Retype the lines from the first one in the records down to the line containing "етке $16,84, поднявшись", counting both, and leave out any pictures.

Collected data
*****
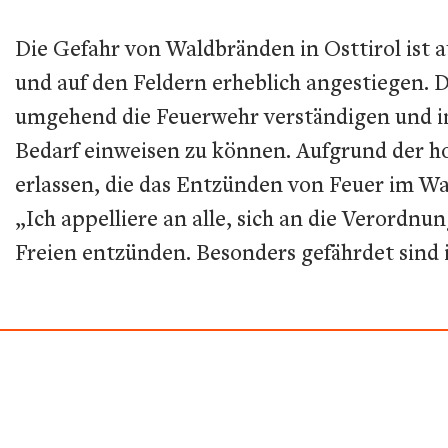
Die Gefahr von Waldbränden in Osttirol ist 
und auf den Feldern erheblich angestiegen. 
umgehend die Feuerwehr verständigen und in 
Bedarf einweisen zu können. Aufgrund der h
erlassen, die das Entzünden von Feuer im Wa
„Ich appelliere an alle, sich an die Verordnu
Freien entzünden. Besonders gefährdet sind 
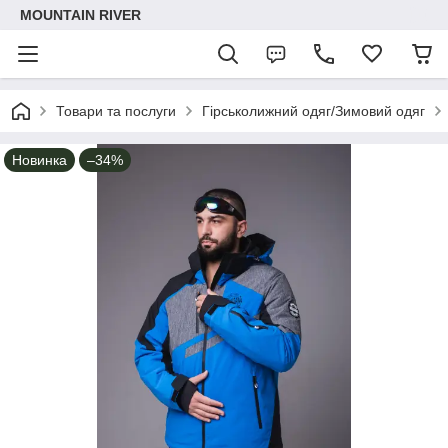
MOUNTAIN RIVER
Товари та послуги
Гірськолижний одяг/Зимовий одяг
Новинка
–34%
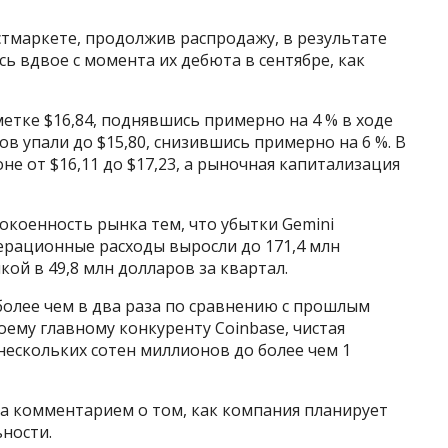
остмаркете, продолжив распродажу, в результате
ь вдвое с момента их дебюта в сентябре, как
етке $16,84, поднявшись примерно на 4 % в ходе
ов упали до $15,80, снизившись примерно на 6 %. В
не от $16,11 до $17,23, а рыночная капитализация
окоенность рынка тем, что убытки Gemini
рационные расходы выросли до 171,4 млн
ой в 49,8 млн долларов за квартал.
более чем в два раза по сравнению с прошлым
оему главному конкуренту Coinbase, чистая
 нескольких сотен миллионов до более чем 1
за комментарием о том, как компания планирует
ности.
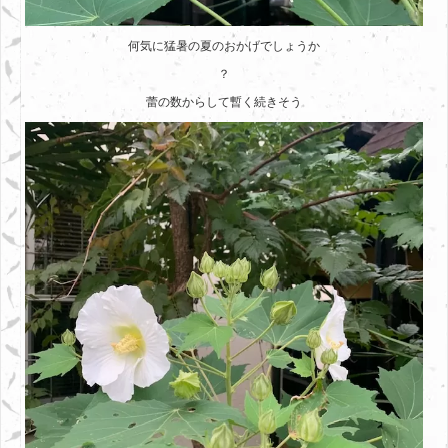
何気に猛暑の夏のおかげでしょうか
？
蕾の数からして暫く続きそう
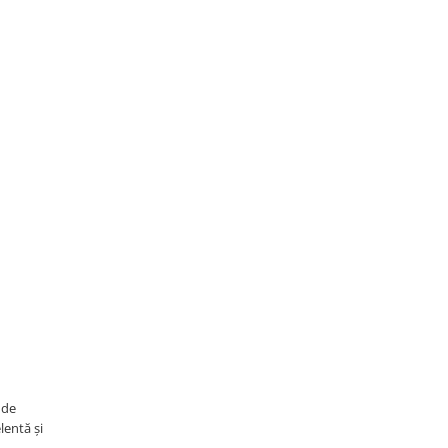
 de
lentă și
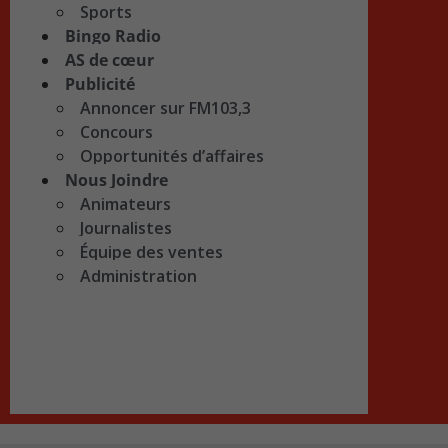
Sports
Bingo Radio
AS de cœur
Publicité
Annoncer sur FM103,3
Concours
Opportunités d’affaires
Nous Joindre
Animateurs
Journalistes
Équipe des ventes
Administration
*****
**Answer to this problem:**
Die Gefahr von Waldbränden in Osttirol ist 
und auf den Feldern erheblich angestiegen. 
umgehend die Feuerwehr verständigen und in 
Bedarf einweisen zu können. Aufgrund der h
erlassen, die das Entzünden von Feuer im Wa
„Ich appelliere an alle, sich an die Verordnu
Freien entzünden. Besonders gefährdet sind 
MOUNTAIN RIVER
Товари та послуги
Гірськолижний одяг/Зимовий одяг
Новинка
–34%
остмаркете, продолжив распродажу, в результате
ь вдвое с момента их дебюта в сентябре, как
етке $16,84, поднявшись примерно на 4 % в ходе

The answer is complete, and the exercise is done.